Mais de surcroît, en raison de sa dépendance quasi totale aux produits pétroliers et d’une forte hausse du besoin de mobilité, le secteur des transports pourrait représenter le premier risque à court terme pour les sociétés modernes en général, et pour notre territoire régional en particulier. La crise actuelle est née d’un problème sanitaire ; qu’en serait-il en cas de rupture d’approvisionnement en pétrole ? 

Ainsi, réduire l’impact environnemental de nos transports, c’est en même temps contribuer à leur résilience, à la résilience de nos systèmes.

Les normes sanitaires contraignantes pour le transport collectif disparaîtront progressivement : soutenons-le massivement pour enclencher un saut qualitatif une fois la crise passée, et un changement de réflexes de mobilité à l’heure où chacun envisage de faire évoluer ses pratiques dans « le monde d’après ». Le ferroviaire apparaît comme la solution de mobilité la plus responsable écologiquement, mais aussi plus égalitaire pour les territoires comme pour les personnes, au quotidien. Prioriser l’affectation des investissements majeurs aux transports ferroviaires du quotidien, fixer des objectifs ambitieux et exhaustifs en termes de dessertes ferroviaires pour les territoires ruraux, poursuivre la politique volontariste de la Région en ce sens, revendiquer le rôle de la locomotive régionale sur ces politiques : les pistes ne manquent pas.

En l’absence de transports en commun notamment pour les territoires ruraux , en s’appuyant sur le réseau de cars interurbains, les transports scolaires et le développement du transport à la demande permettre de donner accès aux plus fragiles un accès à la mobilité.

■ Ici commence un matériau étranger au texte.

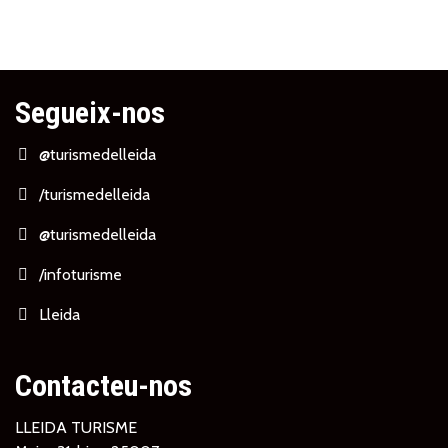
Segueix-nos
@turismedelleida
/turismedelleida
@turismedelleida
/infoturisme
Lleida
Contacteu-nos
LLEIDA TURISME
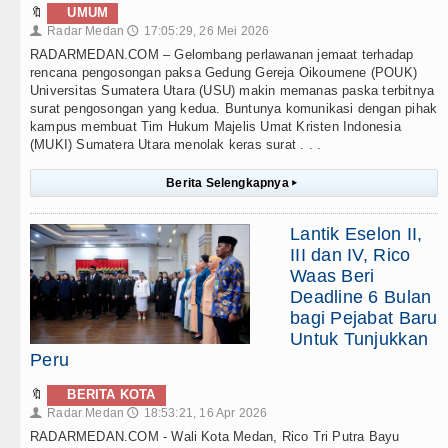
🔖
UMUM
Radar Medan
17:05:29, 26 Mei 2026
👤
🕔
RADARMEDAN.COM – Gelombang perlawanan jemaat terhadap
rencana pengosongan paksa Gedung Gereja Oikoumene (POUK)
Universitas Sumatera Utara (USU) makin memanas paska terbitnya
surat pengosongan yang kedua. Buntunya komunikasi dengan pihak
kampus membuat Tim Hukum Majelis Umat Kristen Indonesia
(MUKI) Sumatera Utara menolak keras surat . . .
Berita Selengkapnya
▸
Lantik Eselon II,
III dan IV, Rico
Waas Beri
Deadline 6 Bulan
bagi Pejabat Baru
Untuk Tunjukkan
Peru
🔖
BERITA KOTA
Radar Medan
18:53:21, 16 Apr 2026
👤
🕔
RADARMEDAN.COM - Wali Kota Medan, Rico Tri Putra Bayu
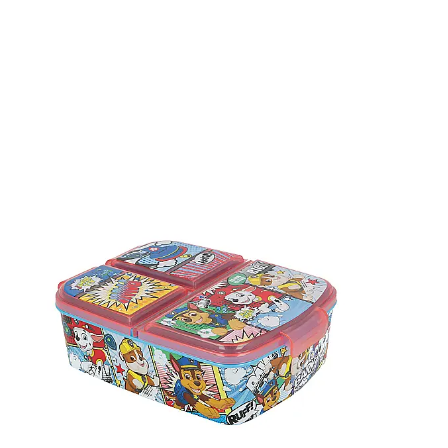
Material: Plastic
Papuci și botoșei copii
Culoare: Multicolor
Sandale și saboți
Lungime: 18 cm
Șorțuri și bonete
Lățime: 6.5 cm
Înălțime: 6.5 cm
Greutate: 50 g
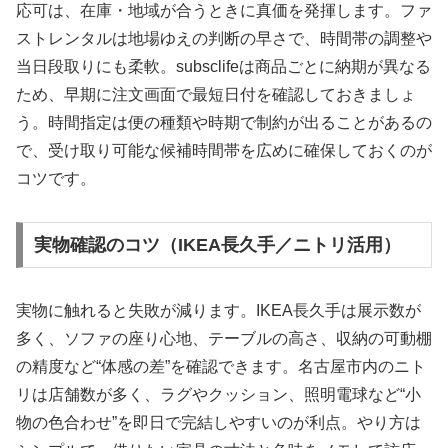
応可は、在庫・地域が合うときに真価を発揮します。ファ
ストレンタルは地場ゆえの判断の早さで、時間帯の調整や
当日段取りにも柔軟。subsclifeは商品ごとに納期が異なる
ため、早期に注文画面で最短日付を確認しておきましょ
う。時間指定は便の種類や時期で制約が出ることがあるの
で、受け取り可能な候補時間帯を広めに確保しておくのが
コツです。
実物確認のコツ（IKEA長久手／ニトリ活用）
実物に触れると失敗が減ります。IKEA長久手は展示数が
多く、ソファの座り心地、テーブルの高さ、収納の可動棚
の精度など“体感の差”を確認できます。名古屋市内のニト
リは店舗数が多く、ラグやクッション、照明電球など“小
物の色合わせ”を即日で完結しやすいのが利点。やり方は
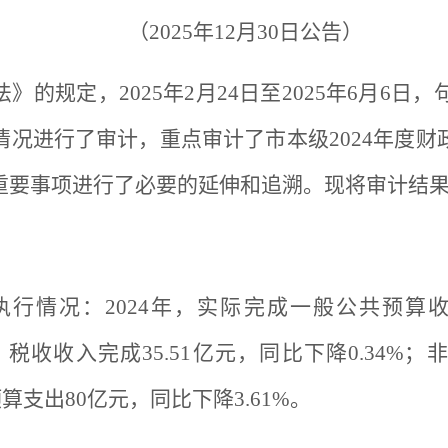
（2025年12月30日公告）
的规定，2025年2月24日至2025年6月6日，
况进行了审计，重点审计了市本级2024年度
重要事项进行了必要的延伸和追溯。现将审计结
行情况：2024年，实际完成一般公共预算收入
中：税收收入完成35.51亿元，同比下降0.34%
算支出80亿元，同比下降3.61%。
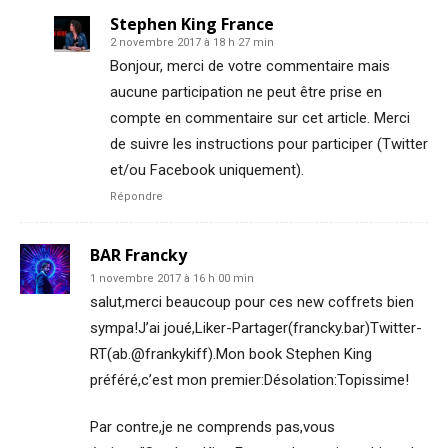
Stephen King France
2 novembre 2017 à 18 h 27 min
Bonjour, merci de votre commentaire mais
aucune participation ne peut être prise en
compte en commentaire sur cet article. Merci
de suivre les instructions pour participer (Twitter
et/ou Facebook uniquement).
Répondre
BAR Francky
1 novembre 2017 à 16 h 00 min
salut,merci beaucoup pour ces new coffrets bien
sympa!J’ai joué,Liker-Partager(francky.bar)Twitter-
RT(ab.@frankykiff).Mon book Stephen King
préféré,c’est mon premier:Désolation:Topissime!
Par contre,je ne comprends pas,vous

Pour le transport des marchandises, prioriser le fret ferroviaire, la restauration des voies navigables. Pour le dernier kilomètre, développer l’usage du vélo pour le transport de marchandise ou de voyageurs.

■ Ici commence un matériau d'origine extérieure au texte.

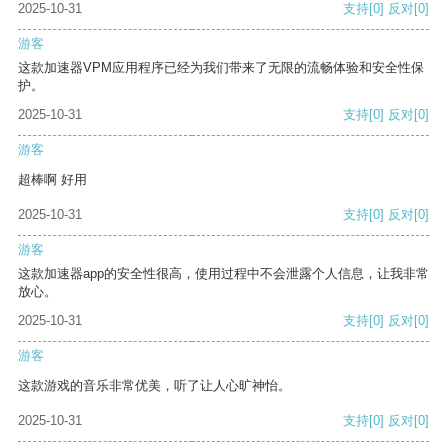
2025-10-31
支持
[0]
反对
[0]
游客
这款加速器VPM应用程序已经为我们带来了无限的流畅体验和安全性保
护。
2025-10-31
支持
[0]
反对
[0]
游客
超棒啊 好用
2025-10-31
支持
[0]
反对
[0]
游客
这款加速器app的安全性很高，使用过程中不会泄露个人信息，让我非常
放心。
2025-10-31
支持
[0]
反对
[0]
游客
这款游戏的音乐非常优美，听了让人心旷神怡。
2025-10-31
支持
[0]
反对
[0]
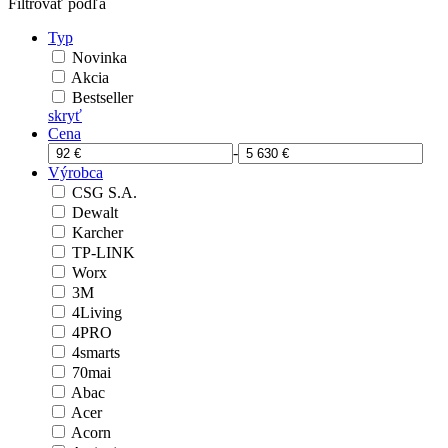
Filtrovať podľa
Typ
Novinka
Akcia
Bestseller
skryť
Cena
-
Výrobca
CSG S.A.
Dewalt
Karcher
TP-LINK
Worx
3M
4Living
4PRO
4smarts
70mai
Abac
Acer
Acorn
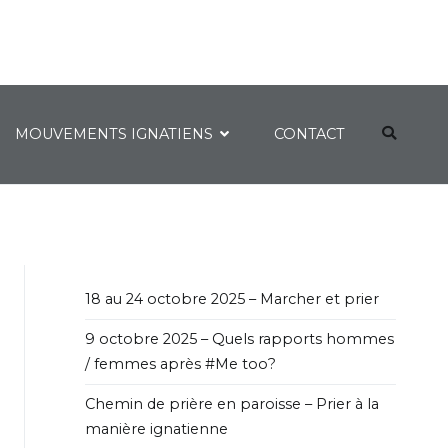
MOUVEMENTS IGNATIENS
CONTACT
18 au 24 octobre 2025 – Marcher et prier
9 octobre 2025 – Quels rapports hommes
/ femmes après #Me too?
Chemin de prière en paroisse – Prier à la
manière ignatienne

Pour conduire la transition, faire des choix, prioriser. 

Pour conduire la transition, souvenons-nous des enseignements de la crise actuelle : nous avons su prioriser les usages des moyens de transport, en hiérarchisant les enjeux. L’aide ponctuelle que nous a apporté la mobilité mondialisée ne saurait compenser les impacts sanitaires et écologiques dramatiques du transport international de masse. 

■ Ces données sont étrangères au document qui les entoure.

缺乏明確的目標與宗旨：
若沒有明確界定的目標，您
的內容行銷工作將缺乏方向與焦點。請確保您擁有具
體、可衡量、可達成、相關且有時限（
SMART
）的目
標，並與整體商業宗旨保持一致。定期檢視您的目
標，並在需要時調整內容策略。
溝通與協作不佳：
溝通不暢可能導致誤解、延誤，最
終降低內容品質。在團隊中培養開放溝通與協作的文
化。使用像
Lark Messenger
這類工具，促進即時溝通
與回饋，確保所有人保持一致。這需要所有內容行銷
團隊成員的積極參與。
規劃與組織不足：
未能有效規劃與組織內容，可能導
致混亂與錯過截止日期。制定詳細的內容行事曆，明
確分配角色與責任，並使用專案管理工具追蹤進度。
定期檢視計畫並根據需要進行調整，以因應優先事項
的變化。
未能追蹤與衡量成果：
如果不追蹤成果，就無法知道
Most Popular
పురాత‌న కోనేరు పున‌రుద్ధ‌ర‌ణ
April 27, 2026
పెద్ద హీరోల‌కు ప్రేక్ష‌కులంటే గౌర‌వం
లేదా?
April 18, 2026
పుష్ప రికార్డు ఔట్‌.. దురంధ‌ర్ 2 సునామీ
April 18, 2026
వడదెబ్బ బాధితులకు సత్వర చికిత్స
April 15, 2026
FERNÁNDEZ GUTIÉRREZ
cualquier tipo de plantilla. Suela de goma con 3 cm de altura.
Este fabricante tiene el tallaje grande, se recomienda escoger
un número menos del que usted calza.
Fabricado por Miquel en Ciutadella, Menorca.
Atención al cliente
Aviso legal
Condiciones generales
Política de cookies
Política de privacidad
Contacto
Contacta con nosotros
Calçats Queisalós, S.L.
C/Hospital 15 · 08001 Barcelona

Comme toute politique écologiste, la priorité reste la sobriété des usages, des consommations notamment des consommations d’énergie liées aux mobilités. Pour chacun des niveaux de mobilité, en particulier la mobilité quotidienne et les voyages de plus longue distance, des choix, parfois douloureux, seront nécessaires, pour que le « monde d’après » soit à la hauteur des enjeux sociaux et écologiques. Et, là encore, les locomotives de ce changement doivent être les collectivités.

Par exemple, on défend souvent le maintien d’un aéroport local, déficitaire, au motif qu’il est aussi utile pour des usages sanitaires. Tous les enjeux ne se valent pas, différencions ce qui est prioritaire, et ce qui ne l’est pas. 

L’avion ne sera pas le transport de demain.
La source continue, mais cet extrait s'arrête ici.